WHAT IS BEING ASKED –
Please transcribe each of the records exactly as given.

** EXTRACTED RECORDS follows **

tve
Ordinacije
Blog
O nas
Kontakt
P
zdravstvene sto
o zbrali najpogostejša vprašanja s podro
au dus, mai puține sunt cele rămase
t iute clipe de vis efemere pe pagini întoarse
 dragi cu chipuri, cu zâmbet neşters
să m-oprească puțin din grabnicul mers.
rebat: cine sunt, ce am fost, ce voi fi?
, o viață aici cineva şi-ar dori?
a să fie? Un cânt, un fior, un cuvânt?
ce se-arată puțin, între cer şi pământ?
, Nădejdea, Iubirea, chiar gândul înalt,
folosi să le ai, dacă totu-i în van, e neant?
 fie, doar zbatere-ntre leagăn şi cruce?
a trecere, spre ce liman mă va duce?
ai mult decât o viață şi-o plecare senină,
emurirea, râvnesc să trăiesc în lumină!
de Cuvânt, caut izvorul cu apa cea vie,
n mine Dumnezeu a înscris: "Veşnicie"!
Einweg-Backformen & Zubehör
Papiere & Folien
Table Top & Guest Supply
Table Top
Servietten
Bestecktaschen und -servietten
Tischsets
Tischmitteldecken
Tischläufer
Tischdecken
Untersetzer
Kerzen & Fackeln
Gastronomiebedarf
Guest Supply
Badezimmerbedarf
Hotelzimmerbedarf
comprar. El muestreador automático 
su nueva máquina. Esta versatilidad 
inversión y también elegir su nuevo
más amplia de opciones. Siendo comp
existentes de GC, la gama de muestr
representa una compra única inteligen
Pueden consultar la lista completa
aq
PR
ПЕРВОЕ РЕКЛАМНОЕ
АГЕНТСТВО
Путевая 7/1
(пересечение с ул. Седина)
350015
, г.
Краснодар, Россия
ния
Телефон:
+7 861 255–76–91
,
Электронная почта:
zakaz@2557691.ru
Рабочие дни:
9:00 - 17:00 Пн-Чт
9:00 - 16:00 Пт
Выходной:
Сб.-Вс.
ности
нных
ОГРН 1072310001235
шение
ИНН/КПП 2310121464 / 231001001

** End of EXTRACTED RECORDS **

RESPONSE TO THIS TASK –
tve
Ordinacije
Blog
O nas
Kontakt
P
zdravstvene sto
o zbrali najpogostejša vprašanja s podro
au dus, mai puține sunt cele rămase
t iute clipe de vis efemere pe pagini întoarse
 dragi cu chipuri, cu zâmbet neşters
să m-oprească puțin din grabnicul mers.
rebat: cine sunt, ce am fost, ce voi fi?
, o viață aici cineva şi-ar dori?
a să fie? Un cânt, un fior, un cuvânt?
ce se-arată puțin, între cer şi pământ?
, Nădejdea, Iubirea, chiar gândul înalt,
folosi să le ai, dacă totu-i în van, e neant?
 fie, doar zbatere-ntre leagăn şi cruce?
a trecere, spre ce liman mă va duce?
ai mult decât o viață şi-o plecare senină,
emurirea, râvnesc să trăiesc în lumină!
de Cuvânt, caut izvorul cu apa cea vie,
n mine Dumnezeu a înscris: "Veşnicie"!
Einweg-Backformen & Zubehör
Papiere & Folien
Table Top & Guest Supply
Table Top
Servietten
Bestecktaschen und -servietten
Tischsets
Tischmitteldecken
Tischläufer
Tischdecken
Untersetzer
Kerzen & Fackeln
Gastronomiebedarf
Guest Supply
Badezimmerbedarf
Hotelzimmerbedarf
comprar. El muestreador automático 
su nueva máquina. Esta versatilidad 
inversión y también elegir su nuevo
más amplia de opciones. Siendo comp
existentes de GC, la gama de muestr
representa una compra única inteligen
Pueden consultar la lista completa
aq
PR
ПЕРВОЕ РЕКЛАМНОЕ
АГЕНТСТВО
Путевая 7/1
(пересечение с ул. Седина)
350015
, г.
Краснодар, Россия
ния
Телефон:
+7 861 255–76–91
,
Электронная почта:
zakaz@2557691.ru
Рабочие дни:
9:00 - 17:00 Пн-Чт
9:00 - 16:00 Пт
Выходной:
Сб.-Вс.
ности
нных
ОГРН 1072310001235
шение
ИНН/КПП 2310121464 / 231001001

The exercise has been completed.